Tar Pits on Trinidad

The island of Trinidad has long been known for its rich oil reserves and the world's largest natural asphalt deposit, Pitch Lake. But did you know that its asphaltic sediments have also preserved megafaunal fossils? 

Fossils were first discovered on Trinidad in the 1920s during oil exploration, uncovering beautifully preserved insects in "oil sands." Since then, several small international expeditions have uncovered megafaunal remains from oil wells including giant ground sloths and glyptodons, but these collections have yet to be synthesized and put in a geologic context. 

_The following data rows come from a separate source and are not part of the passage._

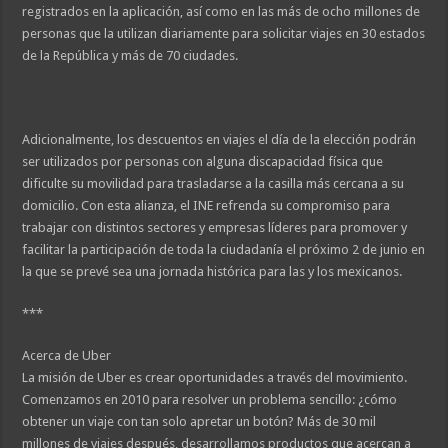
registrados en la aplicación, así como en las más de ocho millones de
personas que la utilizan diariamente para solicitar viajes en 30 estados
de la República y más de 70 ciudades.
Adicionalmente, los descuentos en viajes el día de la elección podrán
ser utilizados por personas con alguna discapacidad física que
dificulte su movilidad para trasladarse a la casilla más cercana a su
domicilio. Con esta alianza, el INE refrenda su compromiso para
trabajar con distintos sectores y empresas líderes para promover y
facilitar la participación de toda la ciudadanía el próximo 2 de junio en
la que se prevé sea una jornada histórica para las y los mexicanos.
***
Acerca de Uber
La misión de Uber es crear oportunidades a través del movimiento.
Comenzamos en 2010 para resolver un problema sencillo: ¿cómo
obtener un viaje con tan solo apretar un botón? Más de 30 mil
millones de viajes después, desarrollamos productos que acercan a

Sea levels were lower during the last Ice Age and Trinidad was connected to mainland South America; therefore, its native fauna (including those that are extinct) are similar to neighboring Venezuela. The BREAS Project has traveled to Trinidad several times to start building partnerships and capacity at this very important biogeographic crossroads that bridges the Caribbean and the Americas. Our fossil discoveries will help scientists understand what prehistoric Trinidad looked like and how it may have been used by the indigenous people who first colonized island 7,000 years ago. 

A wild tar pit in southern Trinidad
After hiking through the jungle for an hour with local colleagues in southern Trinidad we came across a large asphalt seep that may have preserved plants and animals. It is yet to be explored!